Mercado russo, que estava a crescer na região, “desapareceu”, mas as consequências mais graves podem ser a nível interno com escalada do custo de vida
O setor da hotelaria e turismo viveu dois anos de dificuldades com a pandemia de covid-19 e agora, que estava a voltar a valores próximos do pré-pandemia, a invasão da Rússia à Ucrânia e o conflito armado que já se estende por mais de três semanas está a criar uma nova ameaça ao setor.
Há consequência diretas, com o “travão” do turismo russo, que estava em crescimento na região, mas as mais graves poderão ser as consequências indiretas. É que a escalada de preços e escassez de produtos ameaçam não só a sustentabilidade da operação das empresas como a consequente subida do custo de vida poderá voltar a fazer abrandar a procura interna.

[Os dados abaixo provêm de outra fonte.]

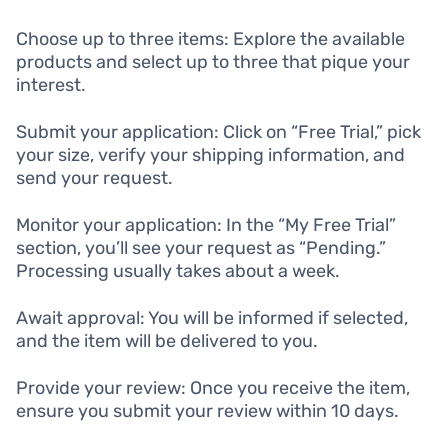
Choose up to three items: Explore the available
products and select up to three that pique your
interest.
Submit your application: Click on “Free Trial,” pick
your size, verify your shipping information, and
send your request.
Monitor your application: In the “My Free Trial”
section, you’ll see your request as “Pending.”
Processing usually takes about a week.
Await approval: You will be informed if selected,
and the item will be delivered to you.
Provide your review: Once you receive the item,
ensure you submit your review within 10 days.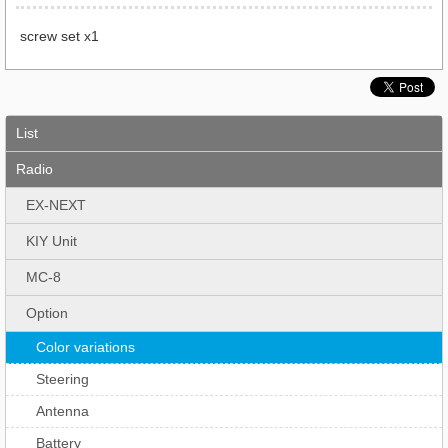
screw set x1
List
Radio
EX-NEXT
KIY Unit
MC-8
Option
Color variations
Steering
Antenna
Battery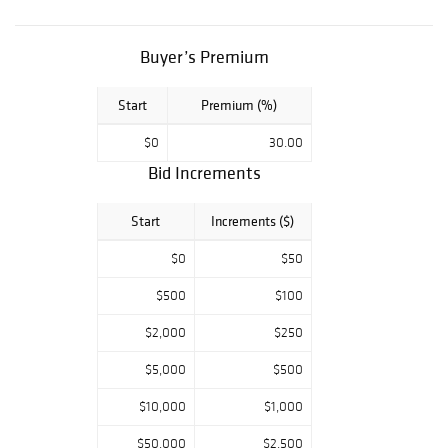
porcelain pieces,
as well as the
rarest paintings,
Buyer’s Premium
selected by
renown
Start
Premium (%)
authorities in
$0
30.00
their fields, await
Bid Increments
your presence.
Five Star
Start
Increments ($)
Auctions,
conveniently
$0
$50
accessible by
registration on
$500
$100
Liveauctioneers,
$2,000
$250
Bidsquare
platforms,
$5,000
$500
welcome the
$10,000
$1,000
neophyte as well
as the expert in
$50,000
$2,500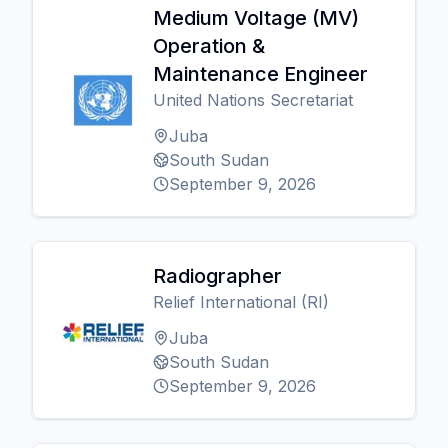
Medium Voltage (MV)
Operation &
Maintenance Engineer
United Nations Secretariat
Juba
South Sudan
September 9, 2026
Radiographer
Relief International (RI)
Juba
South Sudan
September 9, 2026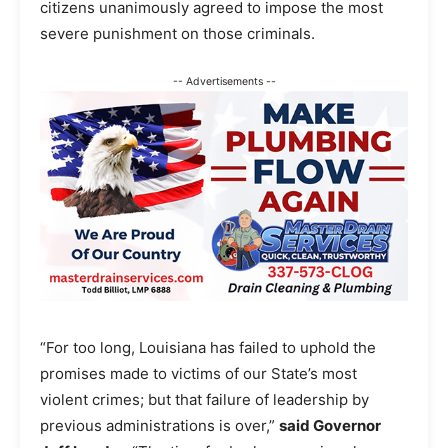
citizens unanimously agreed to impose the most
severe punishment on those criminals.
-- Advertisements --
“For too long, Louisiana has failed to uphold the
promises made to victims of our State’s most
violent crimes; but that failure of leadership by
previous administrations is over,”
said Governor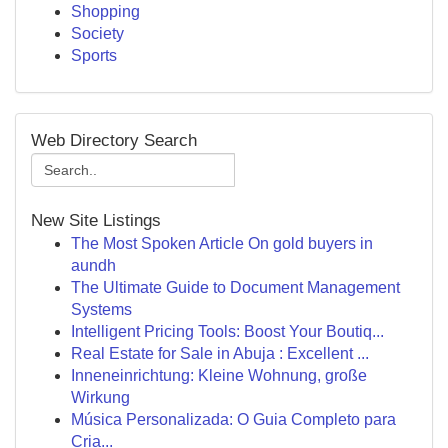
Shopping
Society
Sports
Web Directory Search
New Site Listings
The Most Spoken Article On gold buyers in
aundh
The Ultimate Guide to Document Management
Systems
Intelligent Pricing Tools: Boost Your Boutiq...
Real Estate for Sale in Abuja : Excellent ...
Inneneinrichtung: Kleine Wohnung, große
Wirkung
Música Personalizada: O Guia Completo para
Cria...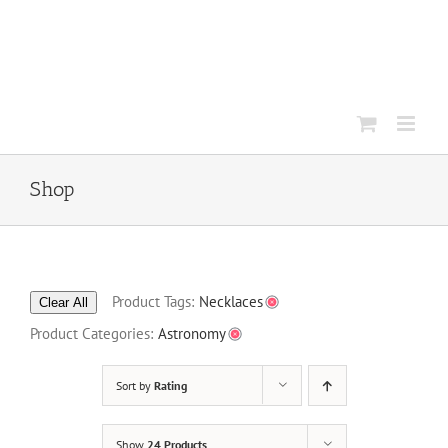
Skip
to
content
Shop
Product Tags:
Necklaces
Clear All
Product Categories:
Astronomy
Sort by
Rating
Show
24 Products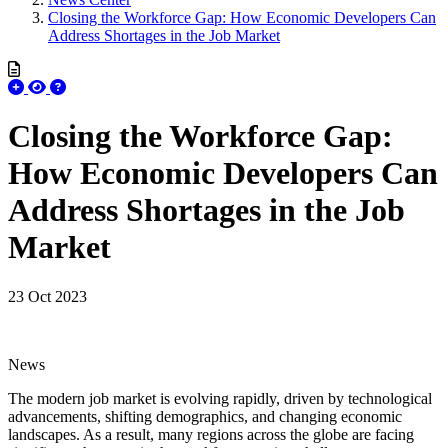
Closing the Workforce Gap: How Economic Developers Can
Address Shortages in the Job Market
Closing the Workforce Gap:
How Economic Developers Can
Address Shortages in the Job
Market
23 Oct 2023
News
The modern job market is evolving rapidly, driven by technological
advancements, shifting demographics, and changing economic
landscapes. As a result, many regions across the globe are facing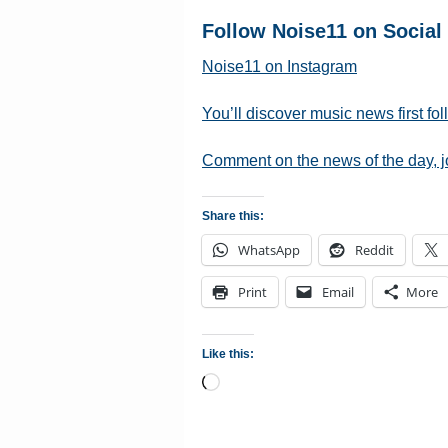
Follow Noise11 on Social
Noise11 on Instagram
You’ll discover music news first fo
Comment on the news of the day, 
Share this:
WhatsApp
Reddit
Print
Email
More
Like this:
Loading…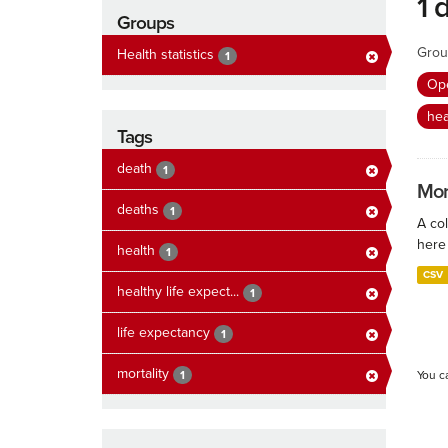
1 
Groups
Grou
Health statistics
1
Ope
hea
Tags
death
1
Mort
deaths
1
A col
here 
health
1
CSV
healthy life expect...
1
life expectancy
1
mortality
1
You c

“O mercado russo era já notório na região, é óbvio que, agora, russos só temos os que vivem cá, ou em países europeus, como ainda tivemos um este fim de semana que veio de Espanha”, diz Carlos Martinho, gerente do Hotel Josefa D’Óbidos e que é, em simultâneo, presidente da associação comercial Óbidos.com.

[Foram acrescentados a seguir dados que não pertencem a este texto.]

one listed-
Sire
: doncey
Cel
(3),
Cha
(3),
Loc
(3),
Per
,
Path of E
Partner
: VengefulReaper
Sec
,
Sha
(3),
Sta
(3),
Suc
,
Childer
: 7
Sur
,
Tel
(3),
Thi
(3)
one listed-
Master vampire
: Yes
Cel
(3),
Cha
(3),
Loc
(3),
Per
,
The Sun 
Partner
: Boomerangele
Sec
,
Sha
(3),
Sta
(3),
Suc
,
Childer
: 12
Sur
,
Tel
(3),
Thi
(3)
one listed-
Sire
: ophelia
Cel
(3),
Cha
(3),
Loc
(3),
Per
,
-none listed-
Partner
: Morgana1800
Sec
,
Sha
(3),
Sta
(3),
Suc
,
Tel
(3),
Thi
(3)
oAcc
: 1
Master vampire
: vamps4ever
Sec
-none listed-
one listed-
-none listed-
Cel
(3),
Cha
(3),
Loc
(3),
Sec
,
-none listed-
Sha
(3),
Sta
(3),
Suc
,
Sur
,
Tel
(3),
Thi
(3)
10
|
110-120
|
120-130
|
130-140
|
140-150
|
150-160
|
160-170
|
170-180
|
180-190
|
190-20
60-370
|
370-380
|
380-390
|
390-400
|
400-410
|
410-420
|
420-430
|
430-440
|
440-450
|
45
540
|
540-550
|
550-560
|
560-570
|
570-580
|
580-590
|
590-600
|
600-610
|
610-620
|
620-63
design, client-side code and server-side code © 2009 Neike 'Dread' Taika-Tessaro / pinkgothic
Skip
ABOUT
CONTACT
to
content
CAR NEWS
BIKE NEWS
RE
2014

Além do congelamento do turismo russo, o empresário realça que também se nota a ausência de reservas de mercados vizinhos da Rússia e da Ucrânia, “porque as condições aéreas não são as melhores”. “Se fosse perto de nós, também não arriscaríamos viajar”, nota.
Mas essas não serão, para o empresário hoteleiro, as consequências mais negativas da crise no leste europeu. “Com a subida do preço dos combustíveis, pelo menos os portugueses vão deixar de se deslocar, é algo que estamos a antecipar, entre outras coisas”, afirma. “Se a alimentação também encarecer, porque o combustível afeta tudo, tememos ondulações sérias no mercado nacional”, adverte.
Este é um cenário que também preocupa António José Rodrigues, diretor do EXE Hotel Óbidos, que também se localiza no concelho de Óbidos, mas fora da vila, até porque a unidade tem uma maior dependência do mercado nacional. Nesta fase, esta unidade não tem tido cancelamentos, “o que estamos a sentir é o estancar de procura. Creio que os danos possam sentir-se mais no longo prazo do que já”.
Aumento de custos
A questão dos preços tem, igualmente, consequências diretas na operação das próprias unidades. “Ao nível das compras já estamos a sentir aumentos, por exemplo no pão na ordem dos 20%, mas se subirmos os nossos preços 20% isso também vai estancar a procura”, realça, acrescentando que há efeitos imediatos, por exemplo, nos eventos que já têm orçamentos fechados e nos quais a margem de lucro vai baixar ou desaparecer. Além disso, António José Rodrigues nota que, ao fim de três semanas de conflito, já há falta de produtos nos fornecedores, “a um nível que nunca tinha assistido”.
Carlos Martinho refere que estes problemas surgem numa altura em que o setor estava a recuperar da crise causada no setor pela pandemia. “Este mês já está a ser melhor e em abril temos um crescimento expressivo de reservas”, afirma. Nesta altura, no Hotel Josefa D’Óbidos ainda não se observa cancelamento de reservas dos clientes internacionais, mas tanto o conflito, como a ameaça de novas vagas da pandemia podem colocar essa recuperação em causa. “Isso seria mais uma ‘facada’, que pode ser a derradeira para muitas empresas. Vamos ver o que o [Vladimir] Putin tem mais na manga, entrarmos numa guerra mundial, em cima da covid-19, seria uma desgraça”, adverte.
Cenário idêntico acontece no hotel dirigido por António José Rodrigues. “Estávamos a sentir retoma depois dos dois anos de para, arranca, com bons ritmos de marcações e a fazer muitos eventos e não sei se estes passos atrás não serão mais graves do que os que demos coma pandemia”, afirma. Isto porque, durante a pandemia, o encerramento dos hotéis por decreto deu acesso a apoios do Estado, que não estarão garantidos nesta fase. “Ninguém nos vai dizer para fecharmos, pode é não haver procura”, realça.
Isso pode, no limite, levar as unidades a “tomar decisões complicadas, trabalhar no limite do exequível, do sustentável, prevejo tempos que podem ser complicados”, lamenta.
Segundo os dados mais recentes do INE, em janeiro deste ano as dormidas no Oeste quase triplicaram em relação ao ano passado, com um total de 34.592 face às 12.074. Um número, mesmo assim, abaixo dos 50.590 do mesmo mês no ano de 2020, o que significa que, apesar da recuperação do setor na região já se sentir efetivamente, ainda está longe dos números antes da pandemia.